The content of the composite oxide is preferably from 4 to 30% by weight, more preferably from 4 to 20% by weight, especially preferably from 7 to 15% by weight, of the toner, from the viewpoints of the degree of blackness and the specific gravity of the toner.
The process for preparing a composite oxide includes a process comprising depositing other oxide on a surface of the main oxide used as a core particle (Japanese Patent Laid-Open No. 2000-10344 (U.S. Pat. No. 6,130,017)), a process of making a composite oxide comprising sintering several oxides (Japanese Patent Laid-Open No. Hei 9-25126), and the like, without being particularly limited thereto.
The preferable commercially available composite oxide in the present invention includes “Dye Pyroxide Black No. 1,” “Dye Pyroxide Black No. 2” (hereinabove commercially available from DAINICHISEIKA COLOR & CHEMICALS MFG. CO., LTD.), “HSB-603Rx,” “HSB-605” (hereinabove commercially available from Toda Kogyo Corp.), “ETB-100” (commercially available from Titan Kogyo K.K.), MC Series (commercially available from MITSUI MINING & SMELTING CO., LTD.), and the like.
The toner of the present invention may contain a known colorant other than the above-mentioned composite oxide as a colorant, but it is preferable that carbon black is not contained.

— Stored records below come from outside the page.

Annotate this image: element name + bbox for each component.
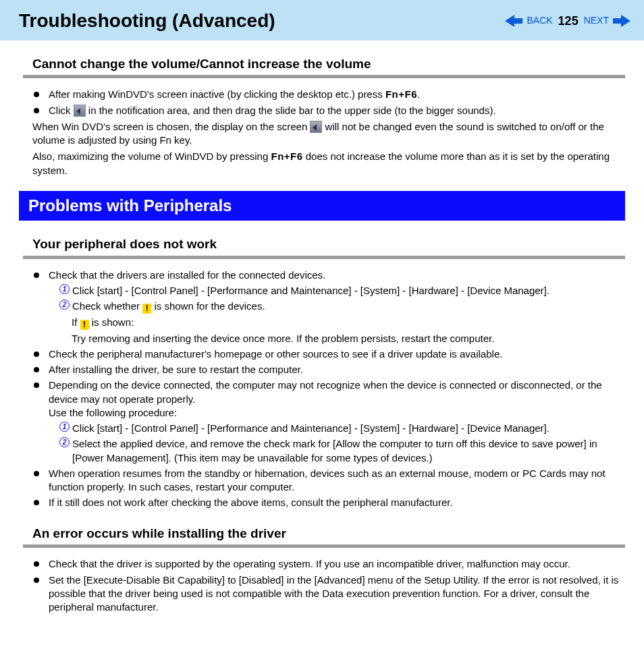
key-combo: Fn+F6 [271,150,302,162]
speaker-icon [74,105,86,117]
step-badge-1: 1 [59,422,70,432]
page-nav: BACK 125 NEXT [505,13,630,29]
list-item: Check the peripheral manufacturer's home… [32,347,625,361]
paragraph: Also, maximizing the volume of WinDVD by… [19,150,625,177]
divider [23,544,625,548]
list-item: After installing the driver, be sure to … [32,363,625,376]
volume-list: After making WinDVD's screen inactive (b… [19,88,625,117]
next-arrow-icon[interactable] [613,15,630,27]
step-row: 2 Check whether ! is shown for the devic… [59,300,625,314]
step-badge-2: 2 [59,300,70,310]
section-driver-error-title: An error occurs while installing the dri… [19,525,625,542]
next-link[interactable]: NEXT [584,14,609,27]
sub-note: If ! is shown: [72,316,625,330]
section-peripheral-title: Your peripheral does not work [19,235,625,253]
key-combo: Fn+F6 [385,88,417,100]
section-volume-title: Cannot change the volume/Cannot increase… [19,55,625,73]
back-link[interactable]: BACK [527,14,552,27]
list-item: If it still does not work after checking… [32,496,625,509]
section-banner: Problems with Peripherals [19,191,625,221]
svg-marker-1 [613,15,630,27]
step-row: 1 Click [start] - [Control Panel] - [Per… [59,284,625,298]
header-bar: Troubleshooting (Advanced) BACK 125 NEXT [0,0,644,40]
page-number: 125 [558,13,579,29]
step-badge-2: 2 [59,437,70,447]
sub-steps: 1 Click [start] - [Control Panel] - [Per… [59,284,625,314]
list-item: Check that the driver is supported by th… [32,557,625,571]
list-item: When operation resumes from the standby … [32,467,625,495]
divider [23,256,625,259]
svg-marker-0 [505,15,522,27]
warning-icon: ! [142,304,151,314]
peripheral-list: Check that the drivers are installed for… [19,269,625,282]
list-item: Set the [Execute-Disable Bit Capability]… [32,573,625,615]
driver-error-list: Check that the driver is supported by th… [19,557,625,614]
sub-steps-2: 1 Click [start] - [Control Panel] - [Per… [59,422,625,465]
list-item: After making WinDVD's screen inactive (b… [32,88,625,101]
divider [23,75,625,78]
content-area: Cannot change the volume/Cannot increase… [0,55,644,630]
list-item: Depending on the device connected, the c… [32,378,625,420]
warning-icon: ! [80,320,89,330]
step-badge-1: 1 [59,284,70,294]
step-row: 2 Select the applied device, and remove … [59,437,625,465]
step-row: 1 Click [start] - [Control Panel] - [Per… [59,422,625,435]
list-item: Check that the drivers are installed for… [32,269,625,282]
list-item: Click in the notification area, and then… [32,104,625,117]
sub-note: Try removing and inserting the device on… [72,332,625,345]
peripheral-list-3: When operation resumes from the standby … [19,467,625,510]
paragraph: When Win DVD's screen is chosen, the dis… [19,120,625,148]
peripheral-list-2: Check the peripheral manufacturer's home… [19,347,625,420]
back-arrow-icon[interactable] [505,15,522,27]
page-title: Troubleshooting (Advanced) [19,8,275,34]
speaker-icon [310,121,322,133]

The resin binder in the present invention includes polyesters, hybrid resins which are defined below, styrene-acrylic resins, epoxy resins, polycarbonates, polyurethanes, and the like, without being particularly limited thereto. Among them, from the viewpoints of the dispersibility and the transferability of the colorant, the polyester and the hybrid resin are preferable, and the polyester is more preferable. The content of the polyester or the hybrid resin is preferably from 50 to 100% by weight, more preferably from 80 to 100% by weight, especially preferably 100% by weight, of the resin binder.
The term “hybrid resin” as referred to herein is a resin in which a condensation polymerization resin component, such as a polyester, is partially chemically bonded with an addition polymerization resin component such as a vinyl resin. The hybrid resin may be obtained by using two or more resins as raw materials, or it may be obtained by using one resin and raw material monomers of the other resin. Further, the hybrid resin may be obtained from a mixture of raw material monomers of two or more resins. In order to efficiently obtain a hybrid resin, those obtained from a mixture of raw material monomers of two or more resins are preferable.
The raw material monomer for the polyester includes dihydric or higher polyhydric alcohols and dicarboxylic or higher polycarboxylic acid compounds.
The dihydric alcohol includes, for instance, alkylene oxide adducts of bisphenol A such as polyoxypropylene(2,2)-2,2-bis(4-hydroxyphenyl)propane and polyoxyethylene(2,2)-2,2-bis(4-hydroxyphenyl)propane, ethylene glycol, 1,2-propylene glycol, 1,4-butanediol, neopentyl glycol, polyethylene glycol, polypropylene glycol, bisphenol A, hydrogenated bisphenol A, and the like.
The trihydric or higher polyhydric alcohol includes, for instance, sorbitol, pentaerythritol, glycerol, trimethylolpropane, and the like.
In addition, the dicarboxylic acid compound includes, for instance, dicarboxylic acids such as maleic acid, fumaric acid, phthalic acid, isophthalic acid, terephthalic acid, adipic acid, and succinic acid; a substituted succinic acid of which substituent is an alkyl group having 1 to 20 carbon atoms or an alkenyl group having 2 to 20 carbon atoms, such as tetrapropenylsuccinic acid, n-dodecenylsuccinic acid, isododecenylsuccinic acid, n-dodecylsuccinic acid, isooctenylsuccinic acid and isooctylsuccinic acid; acid anhydrides thereof or lower alkyl(1 to 3 carbon atoms) esters thereof; and the like.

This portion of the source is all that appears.